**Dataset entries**
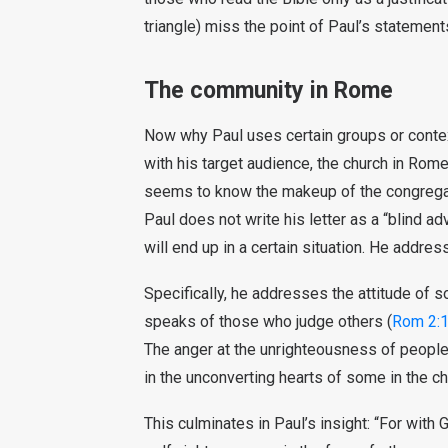
triangle) miss the point of Paul’s statement
The community in Rome
Now why Paul uses certain groups or contexts
with his target audience, the church in Rom
seems to know the makeup of the congregat
Paul does not write his letter as a “blind ad
will end up in a certain situation. He addre
Specifically, he addresses the attitude of 
speaks of those who judge others (
Rom 2:1
The anger at the unrighteousness of people
in the unconverting hearts of some in the chu
This culminates in Paul’s insight: “For with 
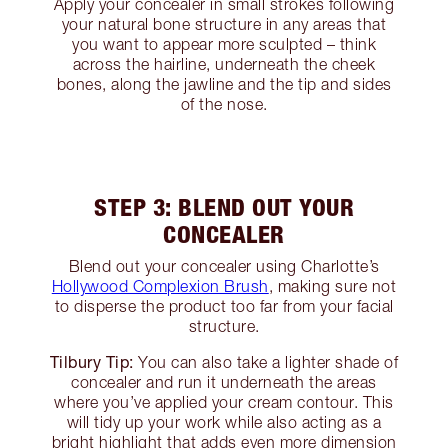
Apply your concealer in small strokes following
your natural bone structure in any areas that
you want to appear more sculpted – think
across the hairline, underneath the cheek
bones, along the jawline and the tip and sides
of the nose.
STEP 3: BLEND OUT YOUR
CONCEALER
Blend out your concealer using Charlotte’s
Hollywood Complexion Brush
, making sure not
to disperse the product too far from your facial
structure.
Tilbury Tip:
You can also take a lighter shade of
concealer and run it underneath the areas
where you’ve applied your cream contour. This
will tidy up your work while also acting as a
bright highlight that adds even more dimension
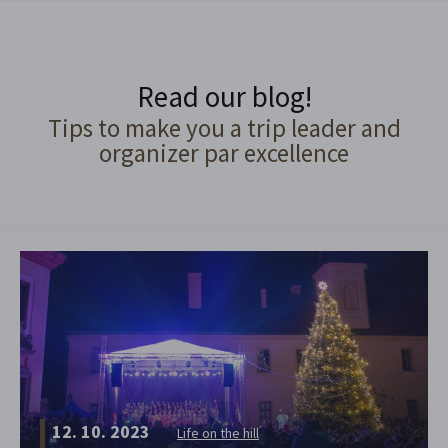
Read our blog!
Tips to make you a trip leader and
organizer par excellence
12. 10. 2023
Life on the hill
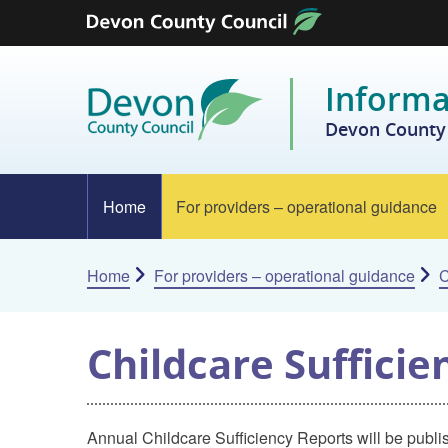
Skip to content
Informa
Devon County 
Home
For providers – operational guidance
Home
For providers – operational guidance
C
Childcare Suffici
Annual Childcare Sufficiency Reports will be publi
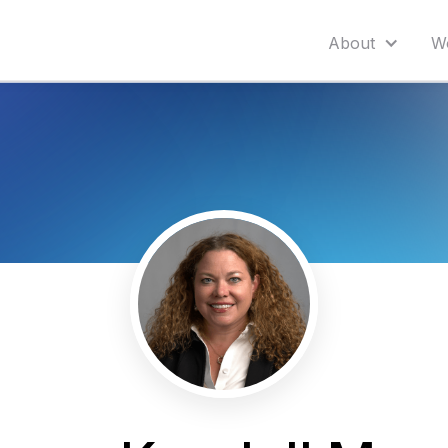
About
W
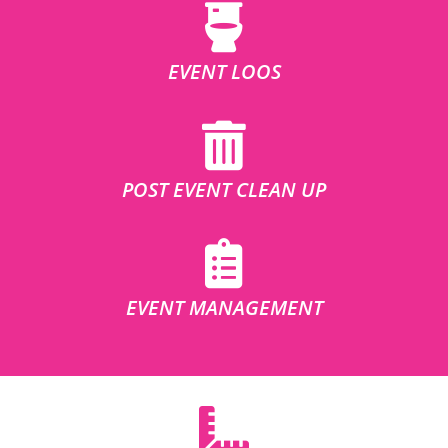
EVENT LOOS
POST EVENT CLEAN UP
EVENT MANAGEMENT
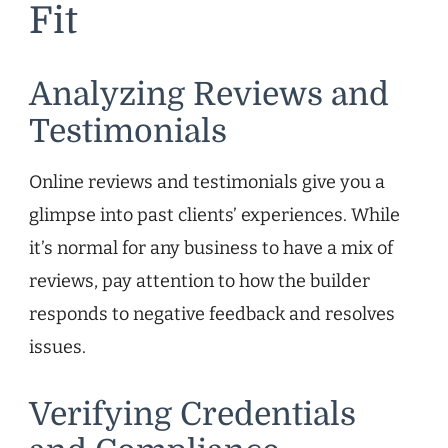
Fit
Analyzing Reviews and
Testimonials
Online reviews and testimonials give you a
glimpse into past clients’ experiences. While
it’s normal for any business to have a mix of
reviews, pay attention to how the builder
responds to negative feedback and resolves
issues.
Verifying Credentials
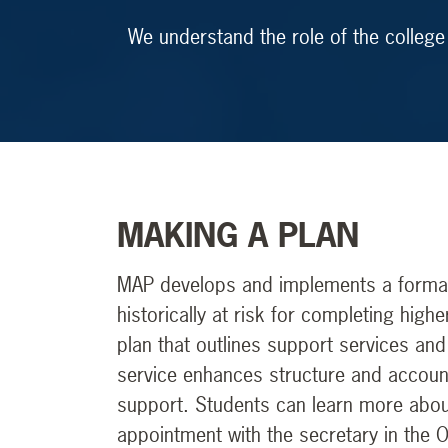
We understand the role of the college
MAKING A PLAN
MAP develops and implements a formal 
historically at risk for completing hi
plan that outlines support services and
service enhances structure and account
support. Students can learn more abou
appointment with the secretary in the 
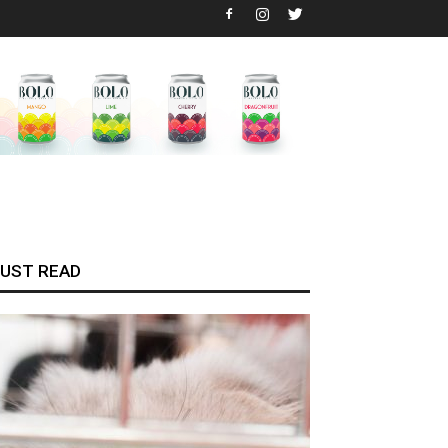
UST READ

**WORK TO COMPLETE**
Print verbatim every line above, apart from the pictures.

**PROBLEM SOLUTION**
triangle) miss the point of Paul’s statement
The community in Rome
Now why Paul uses certain groups or contexts
with his target audience, the church in Rom
seems to know the makeup of the congregat
Paul does not write his letter as a “blind ad
will end up in a certain situation. He addre
Specifically, he addresses the attitude of 
speaks of those who judge others (
Rom 2:1
The anger at the unrighteousness of people
in the unconverting hearts of some in the chu
This culminates in Paul’s insight: “For with 
Apply your concealer in small strokes following
your natural bone structure in any areas that
you want to appear more sculpted – think
across the hairline, underneath the cheek
bones, along the jawline and the tip and sides
of the nose.
STEP 3: BLEND OUT YOUR
CONCEALER
Blend out your concealer using Charlotte’s
Hollywood Complexion Brush
, making sure not
to disperse the product too far from your facial
structure.
Tilbury Tip:
You can also take a lighter shade of
concealer and run it underneath the areas
where you’ve applied your cream contour. This
will tidy up your work while also acting as a
bright highlight that adds even more dimension
Read our blog!
Tips to make you a trip leader and
organizer par excellence
12. 10. 2023
Life on the hill
Skip to content
Informa
Devon County 
Home
For providers – operational guidance
Home
For providers – operational guidance
C
Childcare Suffici
Annual Childcare Sufficiency Reports will be publi
About
W
EVENT LOOS
POST EVENT CLEAN UP
EVENT MANAGEMENT
Fit
Analyzing Reviews and
Testimonials
Online reviews and testimonials give you a
glimpse into past clients’ experiences. While
it’s normal for any business to have a mix of
reviews, pay attention to how the builder
responds to negative feedback and resolves
issues.
Verifying Credentials
We understand the role of the college
MAKING A PLAN
MAP develops and implements a formal 
historically at risk for completing hi
plan that outlines support services and
service enhances structure and account
support. Students can learn more abou
appointment with the secretary in the 
UST READ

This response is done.